Jessica Ann Emmons, MSN, CRNA
Clinical Editor,
Lippincott NursingCenter.com
Self-love, my liege, is not so vile a sin as self-neglect
William Shakespeare,
King Henry V, Act 2, Scene 4)
You hear the familiar chirping of your alarm and, though it might be pm or am, you roll out of bed, putting your feet on the floor to face another day. The familiar feel of the cool scrub fabric, the hug of your clogs, and the weight of your bag on your shoulder mean you’re ready to go. You jostle the weight of your bag and find your car keys, taking care not to spill the precious cup of coffee you will sip on your way to work. All of this occurring every workday as you leave behind your own family, their appointments, needs, obligations, parties - to go take care of people – veritable strangers – and put their needs ahead of your own. Parking, walking in, thoughts of the day or night ahead intrude, and you find yourself asking for guidance and strength to accomplish your tasks today. The journey to your unit finds you walking alongside a colleague taking the same path to start their day. Together you enter the office, unit, or wing in which you work, and hear the steady buzz of familiar voices, the tolling beep of the call bell system, the phones jangling in the background, the rhythmic thump of the wheels of a transport stretcher and soak in the familiar sounds of the shift starting. Your assignments, duties, case files, or patients for the day await you. Joining a colleague nearby, you get started, take report, and another day is underway.
If any of this sounds familiar, chances are that, like three million of us in this country in an amazing variety of settings, you are a nurse.
There are so many of you that I have witnessed over the years, quietly, anonymously bringing joy and comfort to patients, asking nothing in return, never seeking to be recognized for your work.
Your name may never have been on the Daisy™ banner in your unit.
You may never have received the extra mile award, or employee of the month award.
That lack of public recognition does not deter you from giving it your all every day, because your sense of pride in being a nurse isn’t based on outside awards or recognitions.
You measure your success in a different way - because you are a
nurse.
Your success can be experienced in the intimate space you create when respectfully caring for an incontinent patient in the hospital to maintain their dignity.
The quiet look of recognition and gratitude from a family member saying goodbye to a loved one for the last time, may be all the acknowledgement that you require.

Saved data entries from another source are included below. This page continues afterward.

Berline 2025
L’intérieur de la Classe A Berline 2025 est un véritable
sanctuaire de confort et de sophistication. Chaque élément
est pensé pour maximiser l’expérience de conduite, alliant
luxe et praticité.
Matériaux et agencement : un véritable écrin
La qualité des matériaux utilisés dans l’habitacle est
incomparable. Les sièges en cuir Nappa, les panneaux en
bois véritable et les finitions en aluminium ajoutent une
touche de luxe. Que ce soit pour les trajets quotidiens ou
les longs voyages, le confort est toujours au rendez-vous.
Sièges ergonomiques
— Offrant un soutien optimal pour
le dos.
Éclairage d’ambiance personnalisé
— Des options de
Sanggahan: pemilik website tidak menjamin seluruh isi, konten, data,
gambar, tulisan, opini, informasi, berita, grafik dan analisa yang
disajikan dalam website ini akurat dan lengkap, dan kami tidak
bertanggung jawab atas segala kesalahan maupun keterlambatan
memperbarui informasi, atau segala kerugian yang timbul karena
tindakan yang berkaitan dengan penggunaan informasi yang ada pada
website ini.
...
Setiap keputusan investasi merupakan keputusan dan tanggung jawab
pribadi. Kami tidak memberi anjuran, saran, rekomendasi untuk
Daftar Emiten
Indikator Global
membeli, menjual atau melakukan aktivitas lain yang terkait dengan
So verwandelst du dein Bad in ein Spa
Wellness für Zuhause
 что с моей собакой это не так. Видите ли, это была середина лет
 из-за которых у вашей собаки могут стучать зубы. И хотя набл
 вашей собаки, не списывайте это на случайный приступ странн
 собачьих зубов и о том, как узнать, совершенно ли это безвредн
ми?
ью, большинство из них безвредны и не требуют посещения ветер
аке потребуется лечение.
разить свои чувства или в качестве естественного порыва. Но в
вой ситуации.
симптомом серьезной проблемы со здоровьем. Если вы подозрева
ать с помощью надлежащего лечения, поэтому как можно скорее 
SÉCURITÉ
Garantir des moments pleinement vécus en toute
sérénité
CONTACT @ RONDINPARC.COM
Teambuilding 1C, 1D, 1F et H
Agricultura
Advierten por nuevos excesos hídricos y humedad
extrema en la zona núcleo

Your sense of purpose may be reinforced by the conversations that you have with patients, where they may finally gain an understanding of their disease, or medicines.
Your ability to experience the full range of human experiences, from birth to death and everything in between, feeds your soul, and keeps you coming back to the bedside each day.
You are the therapeutic environment that you seek to create. You permit healing to occur through the micro-choices you make on behalf of your patients every day. You create safe space with your own words and deeds then use it to renew the human spirit.
To each nurse giving their heart and soul to this work every day, I implore you to apply the same rules of forgiveness, empathy, and care, to yourself.
Take excellent care of yourself. There is a cost to us, when we take care of patients who are barely invested in their own care. You are as worthy of care and respect as those in your charge. When you bring your WHOLE self to the bedside, you care for others, teach new nurses how to do it by example, and feed your joy, your love, your essence, into a system that needs you now more than ever.
As we shine a light on nurse wellness, and support our colleagues with mental illness, or secondary stress, we aim to keep our colleagues away from the cliff of depression, suicide, and professional paralysis.
Nurses need to celebrate their profession this week and every week, in my opinion. We need to continually renew our own inspiration and listen to the stories of colleagues. This week, or whenever you need to renew your passion for nursing, I urge you to ask a colleague to share a story about what inspires them or sparks their love of nursing.
Think back to an instructor or mentor that helped shape who you are as a nurse, and as a person. Imagine if they left the profession due to compassion fatigue, or worse, before they met you and had that impact. We rise and fall together in nursing, teaching and guiding one another as we go. The loss of that one person could have changed where you are right now. As mentors and teachers of patients and young professionals alike, remember that the small ripples we start can travel over great distances, over generations, and have a lasting impact.